Exercise requirements: A verbatim copy of the lines starting at the one with "Printers are usually" and ending at the last line below is required; include nothing else.

Data under study:
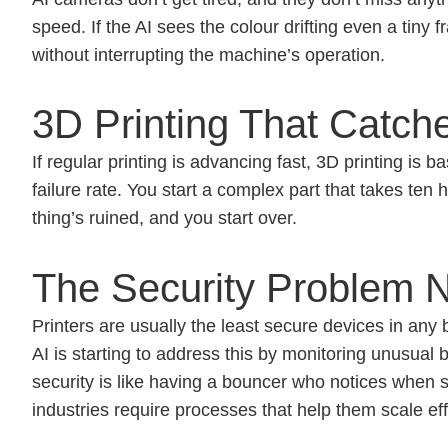
speed. If the AI sees the colour drifting even a tiny f
without interrupting the machine’s operation.
3D Printing That Catch
If regular printing is advancing fast, 3D printing is
failure rate. You start a complex part that takes ten 
thing’s ruined, and you start over.
The Security Problem 
Printers are usually the least secure devices in any
AI is starting to address this by monitoring unusual b
security is like having a bouncer who notices when
industries require processes that help them scale effi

Final answer:
Printers are usually the least secure devices in any
AI is starting to address this by monitoring unusual b
security is like having a bouncer who notices when
industries require processes that help them scale effi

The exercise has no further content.